Sneezing, nasal congestion, runny nose, itchy throat and eyes are among the symptoms of allergy to fungal spores.
Alternaria and Cladosporium spores are particularly problematic. They are of concern during the summer, when they reach high concentrations in the outdoor air.
Also fungal plant pathogens are extremely dangerous and may cause the loss of crop harvests or, in the most serious cases, the death of the plants. Fungi can also cause an accumulation of toxins within the plants. The toxins produced by some fungi are dangerous for humans and animals.

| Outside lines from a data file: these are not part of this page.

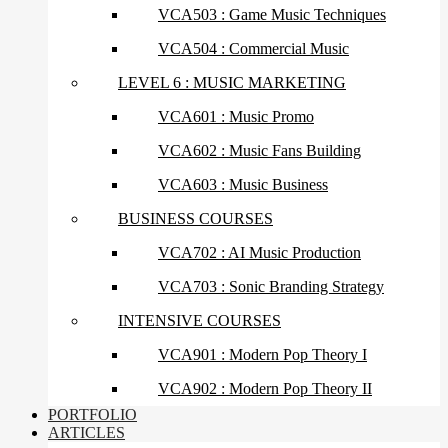
VCA503 : Game Music Techniques
VCA504 : Commercial Music
LEVEL 6 : MUSIC MARKETING
VCA601 : Music Promo
VCA602 : Music Fans Building
VCA603 : Music Business
BUSINESS COURSES
VCA702 : AI Music Production
VCA703 : Sonic Branding Strategy
INTENSIVE COURSES
VCA901 : Modern Pop Theory I
VCA902 : Modern Pop Theory II
PORTFOLIO
ARTICLES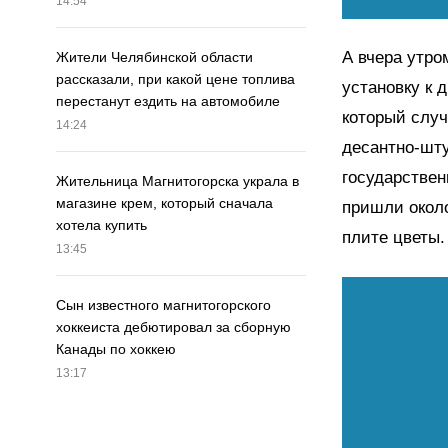
14:54
А вчера утро
Жители Челябинской области
рассказали, при какой цене топлива
установку к 
перестанут ездить на автомобиле
который случ
14:24
десантно-шт
государствен
Жительница Магнитогорска украла в
магазине крем, который сначала
пришли около
хотела купить
плите цветы.
13:45
Сын известного магнитогорского
хоккеиста дебютировал за сборную
Канады по хоккею
13:17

Wake up, world! There's a silent killer on the loose, and it goes by the name of Mycobacterium tuberculosis complex. These tiny troublemakers are the ultimate foes, responsible for tuberculosis, the world's number one killing infectious disease, only exceeded by COVID-19 in 2020. Researchers and healthcare warriors are joining forces for decades, armed with cutting-edge technology and life-saving treatments.
Welcome to the world of non-tuberculous mycobacteria (NTM), where things aren't always what they seem! While most mycobacteria mind their own business, some, like the troublemakers Mycobacterium avium, M. abscessus, and M. ulcerans, have a mischievous side. These cunning characters have the incredible ability to seize opportunities and become opportunistic pathogens to both humans and animals. They strike when our defenses are down, causing infections that can range from skin ulcers to chronic lung diseases. These NTM villains may not be as famous as their tuberculosis-causing cousin, but they're definitely ones to watch out for! So, buckle up and dive into the fascinating world of NTM that can unleash big troubles if we're not careful. Stay informed, stay protected, and halt these opportunistic troublemakers!